Не наблюдать за фигурами, впрочем, было и невозможно, потому что бывали случаи, когда козел представал очам прохожих с аспидною дощечкою, на которой было крупно начертано: «П-р-и-х-о-д», а внизу, под сим заголовком, писалось: «такого-то числа: взял сто рублей и две головы сахару» или что-нибудь в этом роде. Говорили, что эти цифры большею частию имели живое отношение к действительности, и потому за них жутко доставалось всем, кто мог быть заподозрен в нескромности. Но предпринять против этого ничего нельзя было, так как против устроенного майором Шульцем органа гласности не действовала ни предварительная цензура, ни расширившая свободу печати система предостережений, до благодеяний которой, впрочем, еще и поныне не дожил издающийся в моем родном городе "Орловский вестник"».

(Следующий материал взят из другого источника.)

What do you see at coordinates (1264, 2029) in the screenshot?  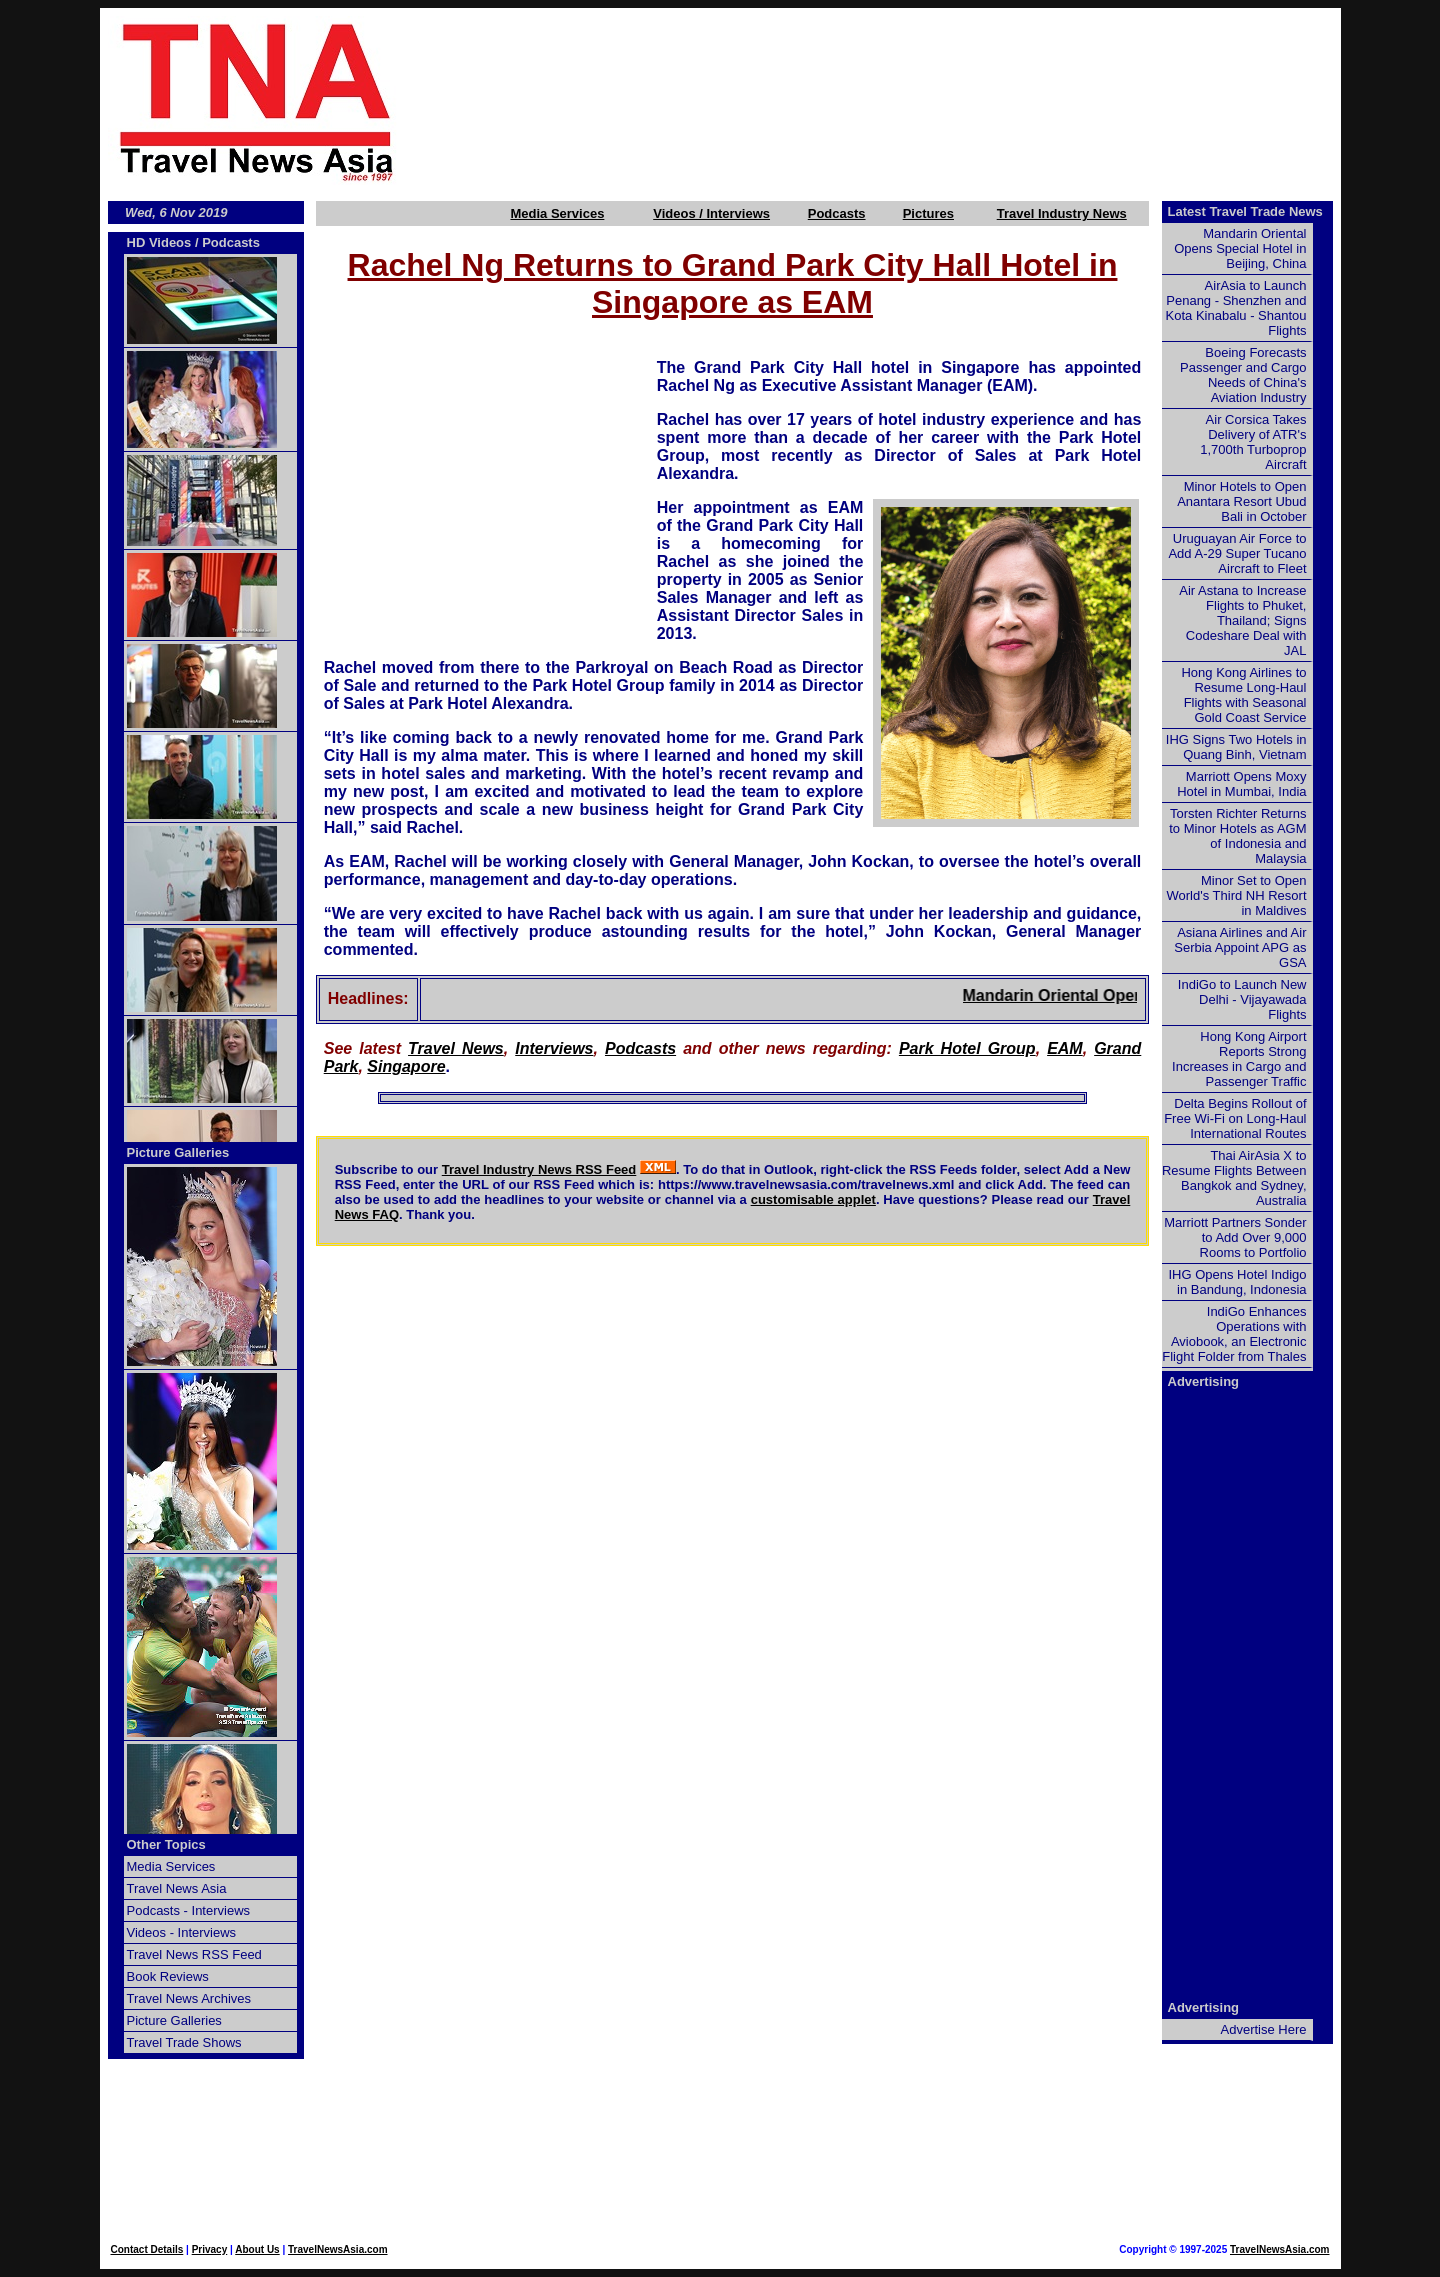 I see `Advertise Here` at bounding box center [1264, 2029].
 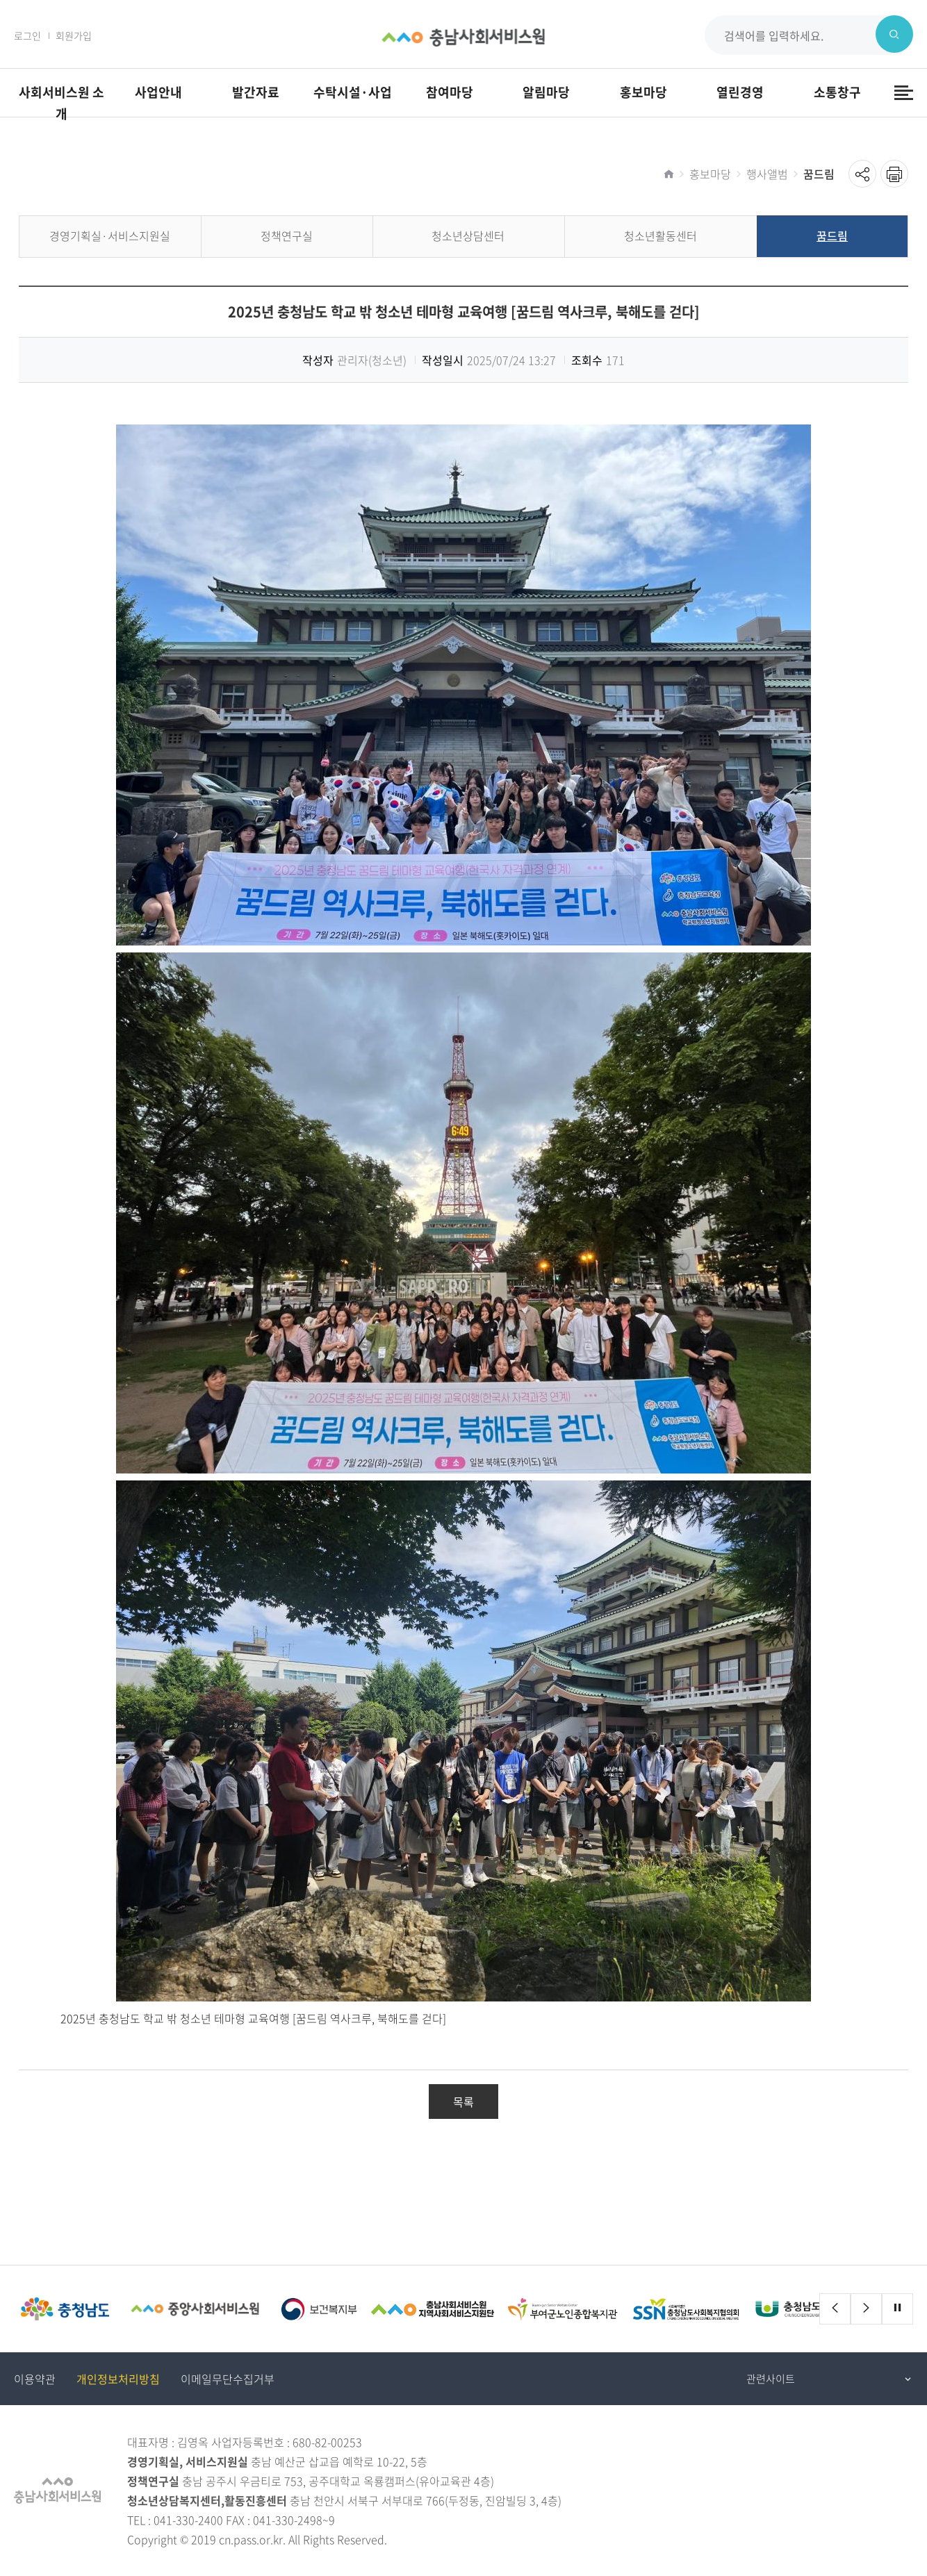 I want to click on 꿈드림, so click(x=819, y=173).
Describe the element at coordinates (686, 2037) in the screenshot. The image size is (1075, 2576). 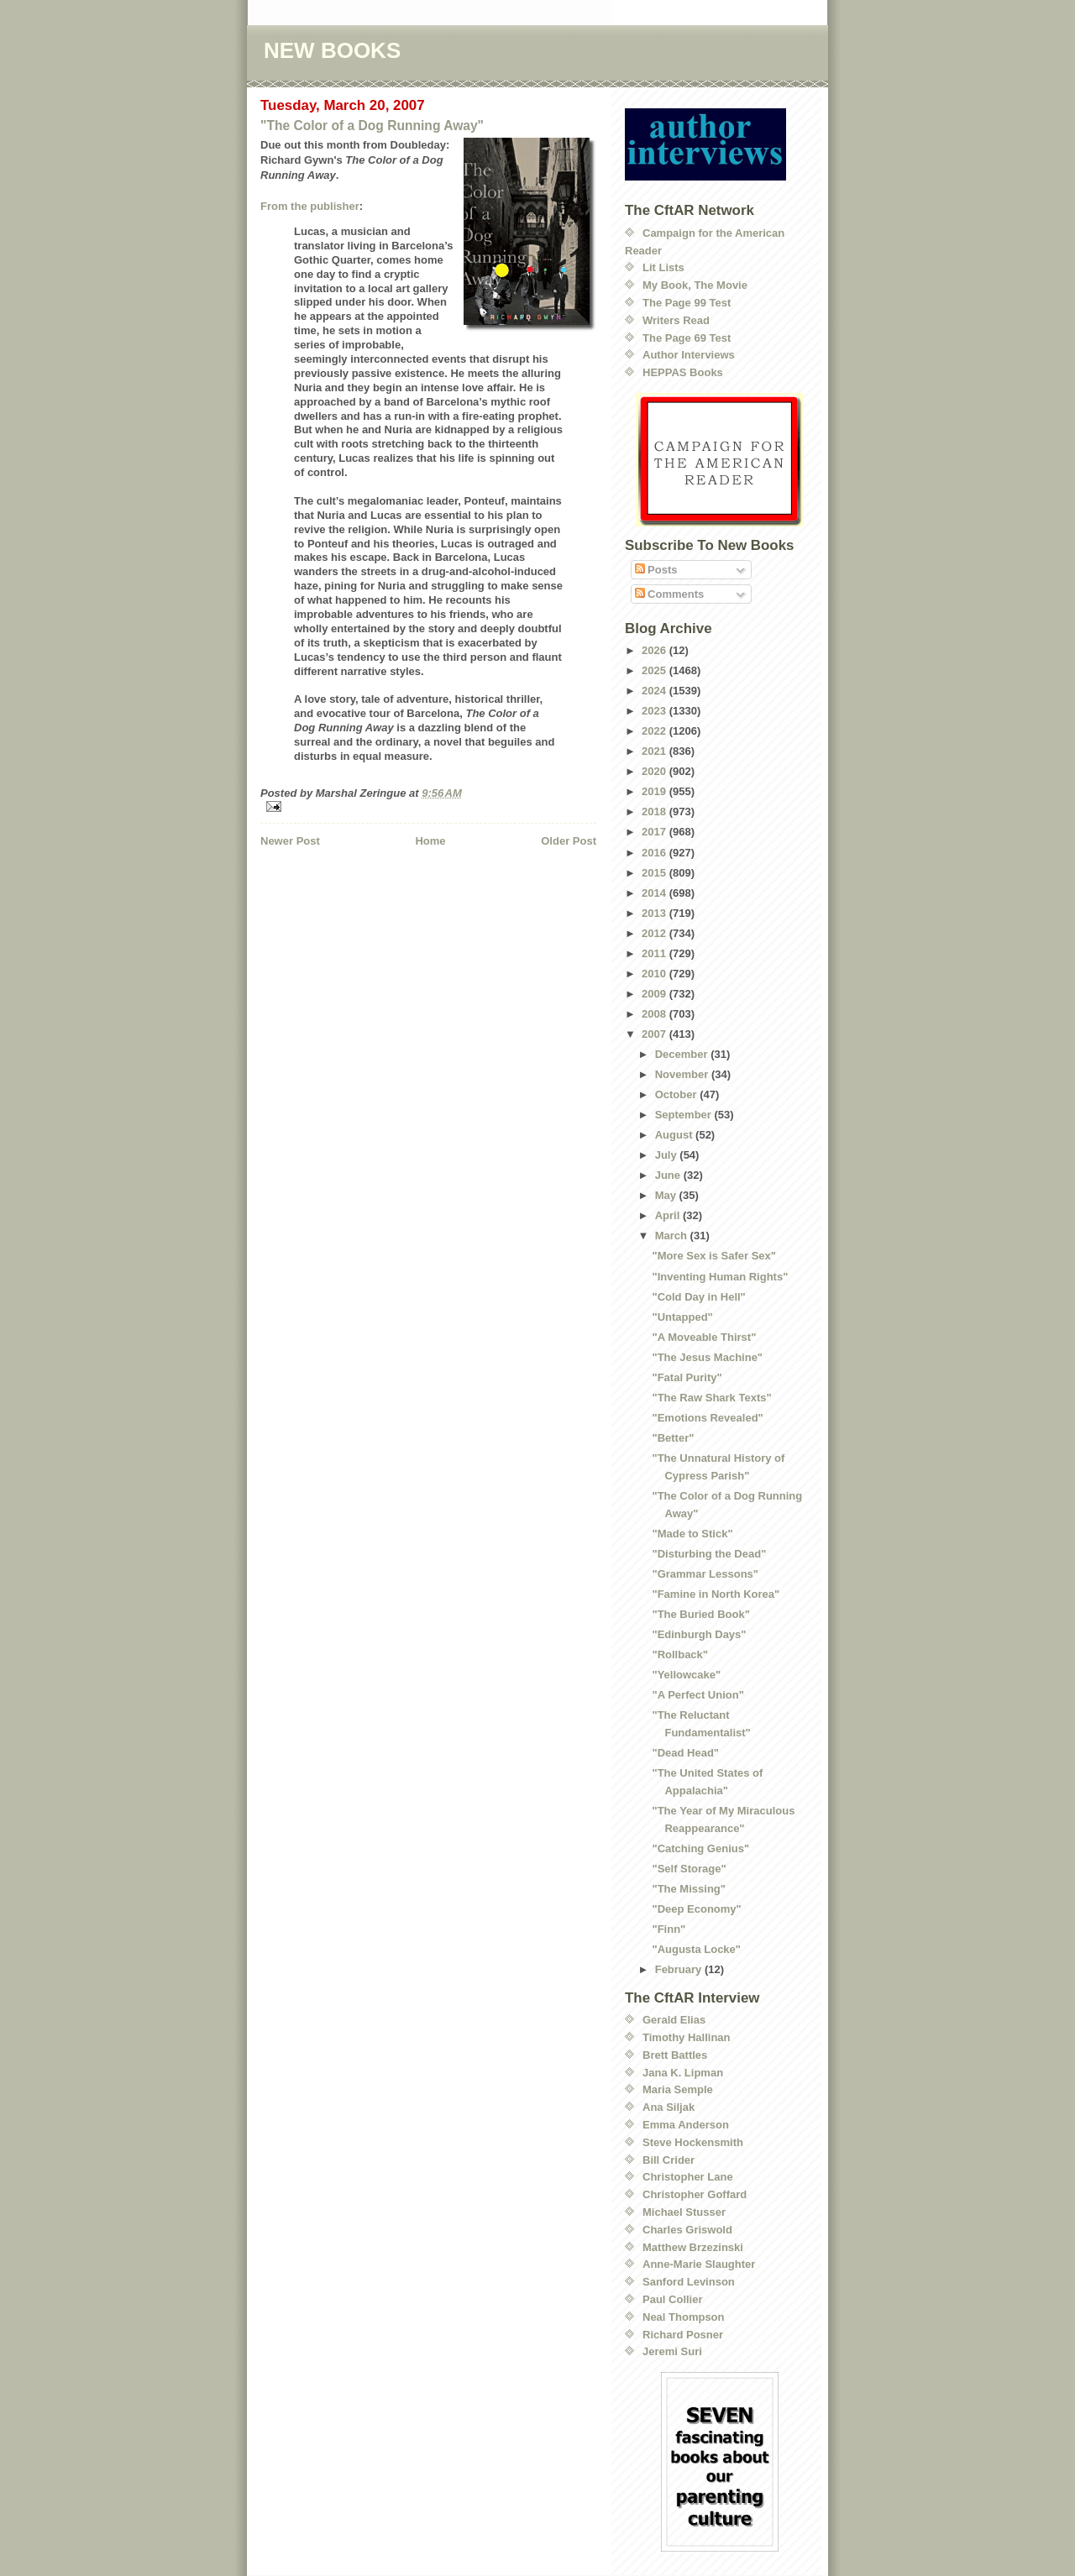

Н. Лесков в рассказе «Грабёж» упоминает некоторые подробности городского быта: «Театр тогда у нас Турчанинов содержал, после Каменского, а потом Молотковский, но мне ни в театр, ни даже в трактир "Вену" чай пить матушка ни за что не дозволяли. «Ничего, дескать, там, в „Вене“, хорошего не услышишь, а лучше дома сиди и ешь моченые яблоки». Только одно полное удовольствие мне раз или два в зиму позволялось — прогуляться и посмотреть, как квартальный Богданов с протодьяконом бойцовых гусей спускают или как мещане и семинаристы на кулачки бьются.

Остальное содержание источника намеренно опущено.